*Exercise instructions*
Exactly as written, copy the lines that run from the start of the data below to the line containing "Bestseller Nr. 3", both ends included.

*** Material provided ***

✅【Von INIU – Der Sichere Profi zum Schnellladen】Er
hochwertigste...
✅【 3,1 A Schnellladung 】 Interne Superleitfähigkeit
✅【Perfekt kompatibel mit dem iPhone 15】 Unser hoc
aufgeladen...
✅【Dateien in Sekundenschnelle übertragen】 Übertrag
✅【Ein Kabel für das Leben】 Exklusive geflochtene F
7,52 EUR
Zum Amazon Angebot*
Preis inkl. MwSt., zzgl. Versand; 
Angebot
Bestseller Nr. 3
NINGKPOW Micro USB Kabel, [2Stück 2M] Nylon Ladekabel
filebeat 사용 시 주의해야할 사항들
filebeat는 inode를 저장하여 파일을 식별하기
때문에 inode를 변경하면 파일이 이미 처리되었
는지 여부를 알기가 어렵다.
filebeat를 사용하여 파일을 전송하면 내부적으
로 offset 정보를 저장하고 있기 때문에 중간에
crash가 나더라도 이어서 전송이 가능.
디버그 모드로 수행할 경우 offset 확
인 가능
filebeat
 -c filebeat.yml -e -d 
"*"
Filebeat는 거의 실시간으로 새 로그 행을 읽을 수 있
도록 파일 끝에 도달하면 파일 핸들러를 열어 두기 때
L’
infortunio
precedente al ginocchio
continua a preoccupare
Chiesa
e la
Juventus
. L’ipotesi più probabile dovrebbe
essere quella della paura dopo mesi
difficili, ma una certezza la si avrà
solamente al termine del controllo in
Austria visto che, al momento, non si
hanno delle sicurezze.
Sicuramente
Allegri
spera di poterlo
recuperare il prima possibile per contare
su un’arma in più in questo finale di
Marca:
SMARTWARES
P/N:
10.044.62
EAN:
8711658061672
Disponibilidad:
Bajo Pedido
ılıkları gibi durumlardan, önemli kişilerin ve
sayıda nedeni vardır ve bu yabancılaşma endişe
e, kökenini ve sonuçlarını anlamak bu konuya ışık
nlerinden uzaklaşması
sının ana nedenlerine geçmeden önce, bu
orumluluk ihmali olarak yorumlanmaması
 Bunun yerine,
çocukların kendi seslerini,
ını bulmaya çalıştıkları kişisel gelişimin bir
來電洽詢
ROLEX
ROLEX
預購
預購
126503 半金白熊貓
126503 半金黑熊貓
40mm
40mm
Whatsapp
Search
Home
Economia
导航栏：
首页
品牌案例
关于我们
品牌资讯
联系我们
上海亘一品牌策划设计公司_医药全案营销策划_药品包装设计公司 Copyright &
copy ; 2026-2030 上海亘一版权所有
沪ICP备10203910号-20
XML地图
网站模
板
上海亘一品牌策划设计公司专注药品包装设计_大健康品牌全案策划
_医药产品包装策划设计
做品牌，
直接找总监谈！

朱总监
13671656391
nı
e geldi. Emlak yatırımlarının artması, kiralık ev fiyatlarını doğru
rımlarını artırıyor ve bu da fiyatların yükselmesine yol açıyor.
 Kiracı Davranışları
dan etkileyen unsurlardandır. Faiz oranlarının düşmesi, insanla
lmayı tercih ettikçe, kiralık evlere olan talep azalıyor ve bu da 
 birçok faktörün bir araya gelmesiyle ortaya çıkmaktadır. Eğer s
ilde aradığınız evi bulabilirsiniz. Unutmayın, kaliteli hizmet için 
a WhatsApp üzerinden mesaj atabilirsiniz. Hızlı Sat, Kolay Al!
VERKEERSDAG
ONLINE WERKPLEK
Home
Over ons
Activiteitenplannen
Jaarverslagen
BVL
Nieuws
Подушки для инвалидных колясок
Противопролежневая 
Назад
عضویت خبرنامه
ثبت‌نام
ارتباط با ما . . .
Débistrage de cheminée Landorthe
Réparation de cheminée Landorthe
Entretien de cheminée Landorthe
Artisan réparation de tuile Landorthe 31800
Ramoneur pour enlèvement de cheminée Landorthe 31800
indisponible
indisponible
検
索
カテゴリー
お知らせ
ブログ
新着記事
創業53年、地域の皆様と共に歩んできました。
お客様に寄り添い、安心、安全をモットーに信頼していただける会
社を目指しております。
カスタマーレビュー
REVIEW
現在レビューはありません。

*** End of Material provided ***

*Problem solution*
✅【Von INIU – Der Sichere Profi zum Schnellladen】Er
hochwertigste...
✅【 3,1 A Schnellladung 】 Interne Superleitfähigkeit
✅【Perfekt kompatibel mit dem iPhone 15】 Unser hoc
aufgeladen...
✅【Dateien in Sekundenschnelle übertragen】 Übertrag
✅【Ein Kabel für das Leben】 Exklusive geflochtene F
7,52 EUR
Zum Amazon Angebot*
Preis inkl. MwSt., zzgl. Versand; 
Angebot
Bestseller Nr. 3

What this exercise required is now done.